Pendant ce temps, les traductions catholiques réalisaient pour le style de grands progrès. La première fut faite par les soins de l’Université de Louvain. Ce n’est à vrai dire qu’une révision assez légère de la Bible de Lefèvre d’Étaples. Elle parut en 1550 et eut de très nombreuses éditions. Elle fut aussi plusieurs fois révisée, par de Bay (1572), Besse (1608), Deville (1613), Frizon (1621). En 1566, René Benoist, curé de Saint-Eustache, publia une traduction nouvelle, à laquelle on reprocha d’avoir trop emprunté à la Bible protestante, et qui fut condamnée. En 1643, parut la Bible de Corbin, la première qui ait introduit la mention de la messe dans le texte du Nouveau Testament : « Or eux, célébrant au Seigneur le saint sacrifice de la messe » (Actes 13.2). Il avait emprunté cette traduction au jésuite Cotton (d’après une note du Nouveau Testament de Beausobre et Lenfant, p. CCXXII). En 1647, c’est le Nouveau Testament de Véron, qui se vante d’avoir « repurgé » la version de Louvain de toutes les erreurs et falsifications héritées de la Bible genevoise. Mais ce redresseur de torts se laisse aller à des fautes encore plus graves, et dont il se vante. Lui aussi introduit la messe dans Actes 13.2, et il en est si fier qu’il voudrait bien passer pour l’auteur de la trouvaille : il s’efforce de la justifier par une longue dissertation, mais il néglige de citer le précédent de Corbin, quoiqu’il connaisse sa Bible et en fasse un grand éloge. Il traduit presbuteros (ancien) par « prêtre » (en grec hiereus), toutes les fois qu’il s’agit d’une fonction ecclésiastique. Un autre réviseur du Nouveau Testament de Louvain, Girodon (1661), dont le travail fut plusieurs fois réimprimé, alla plus loin encore, insérant dans le texte sacré la pénitence, la messe, l’hostie, le culte de latrie, le purgatoire, les péchés véniels, le sacrement du mariage, les pèlerinages, les processions, etc. (O. Douen).
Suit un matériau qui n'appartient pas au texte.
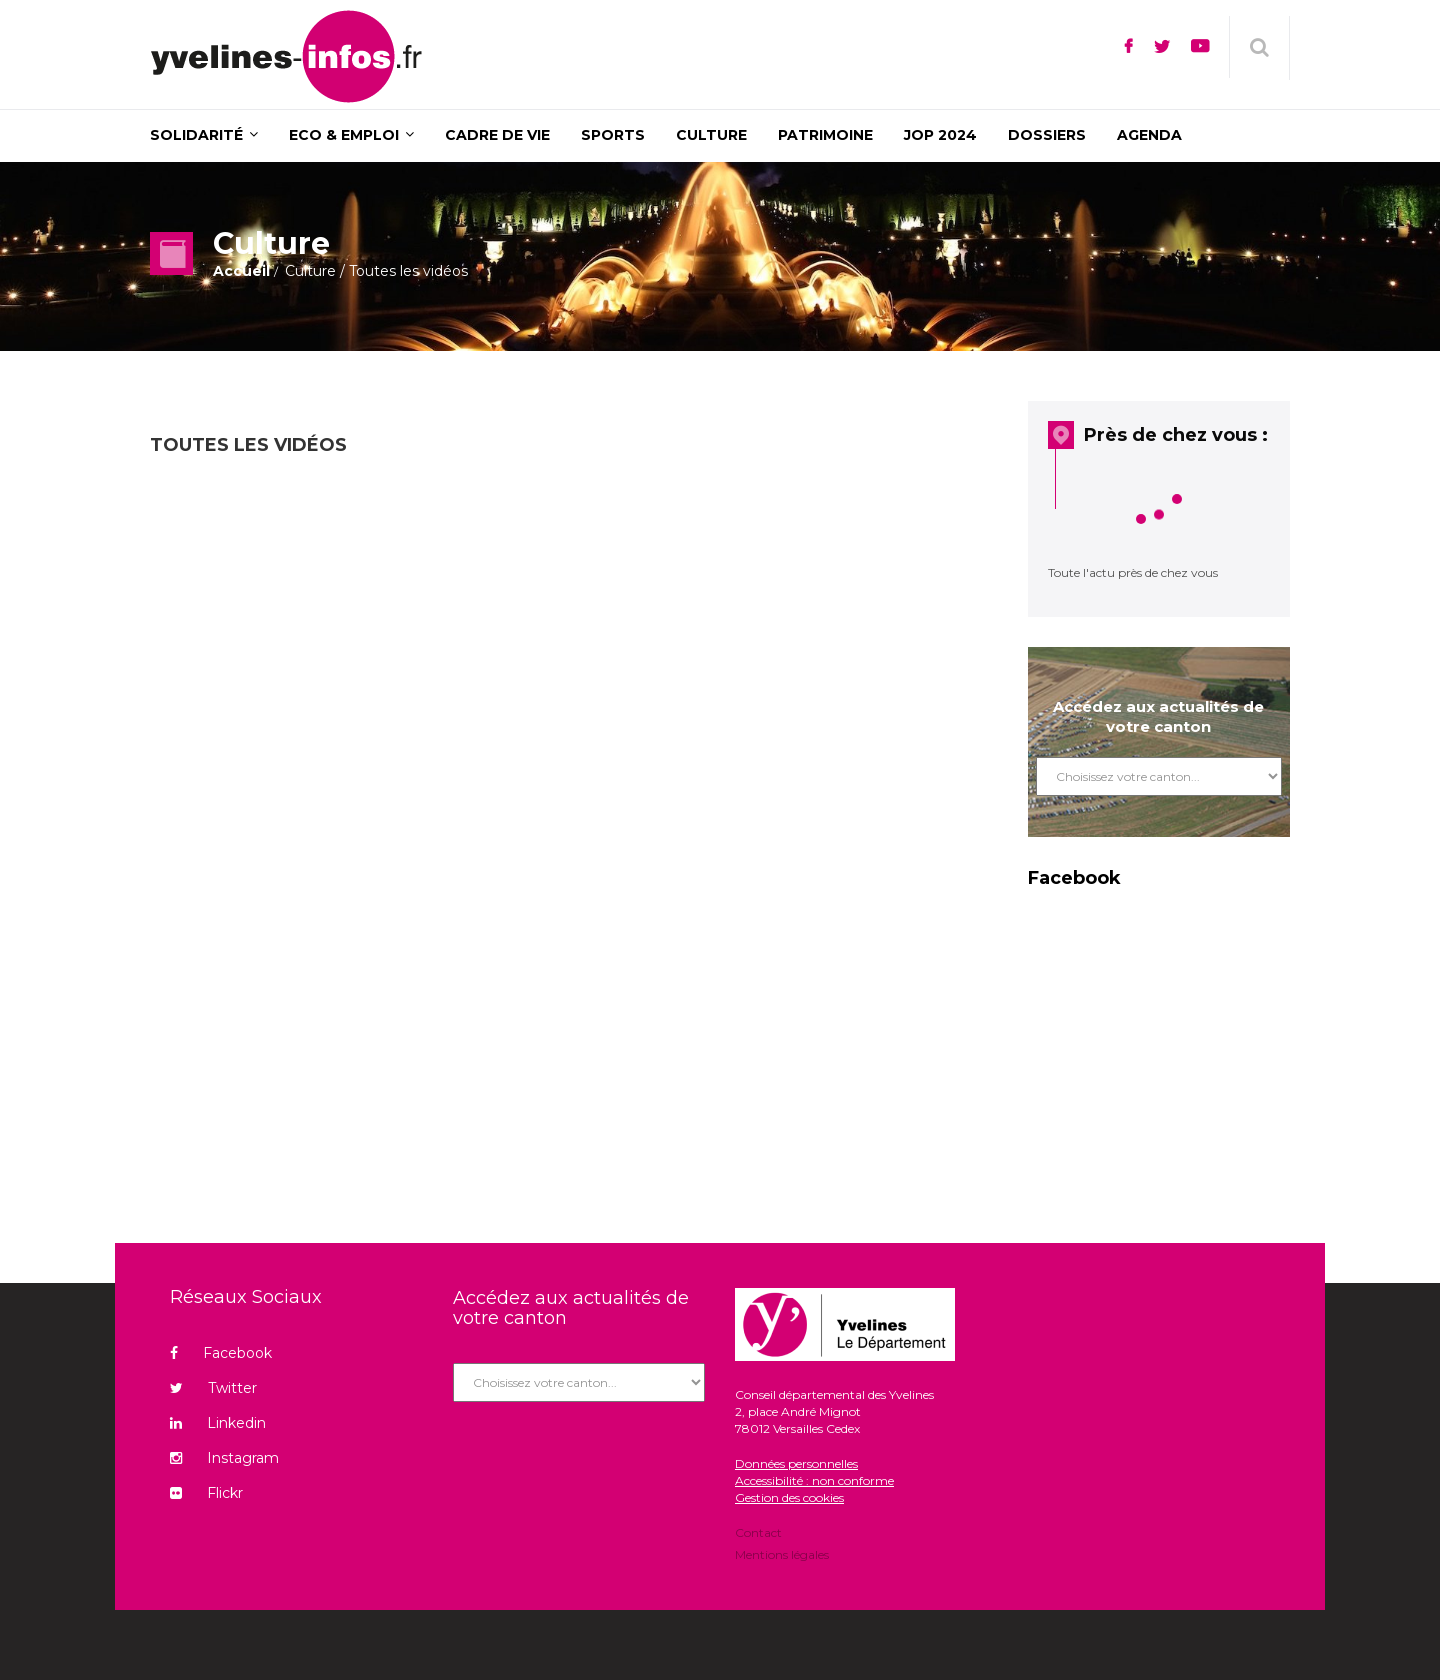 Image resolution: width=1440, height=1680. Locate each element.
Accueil (241, 271)
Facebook (221, 1353)
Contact (758, 1534)
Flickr (206, 1493)
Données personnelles (796, 1463)
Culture (310, 271)
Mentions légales (782, 1553)
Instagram (224, 1458)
Le Nouveau Testament de l’abbé Michel de Marolles (1649) était une œuvre de plus de valeur ; celui du Père Amelote (1666) était meilleur encore ; et voici le Nouveau Testament de Mons (1667), qui marque une date importante dans l’histoire des traductions françaises de la Bible. Cette version, entièrement nouvelle, qu’on dut imprimer en Belgique, sans nom d’auteur, était l’œuvre collective des solitaires de Port-Royal. Isaac Lemaistre, dit Lemaistre de Sacy (Sacy était un anagramme d’Isaac), y avait eu la plus grande part, avec des collaborateurs tels que son frère Antoine, Arnauld, Nicole, le duc de Luynes et d’autres encore, parmi lesquels Pascal. Ils y avaient consacré près de dix ans. Avec des savants et des écrivains de cette valeur, le résultat ne pouvait être que remarquable, tant pour le fond que pour la forme. C’était la première fois que la Bible parlait vraiment français. Le succès fut immense, malgré l’opposition de la Sorbonne. Le travail était achevé, mais l’ouvrage n’avait pas encore paru, quand Sacy fut arrêté et mis à la Bastille, où il passa deux ans et demi (1666-1668). Il employa ses loisirs forcés à traduire l’Ancien Testament, avec non moins de bonheur que le Nouveau Testament. Mais il n’obtint l’autorisation de le publier qu’à la condition d’y joindre de longs commentaires, ce qui en retarda beaucoup l’apparition. L’édition, commencée en 1672, ne fut terminée qu’en 1702 (dix-huit ans après la mort de l’auteur, survenue en 1684) ; elle comprend trente-deux volumes.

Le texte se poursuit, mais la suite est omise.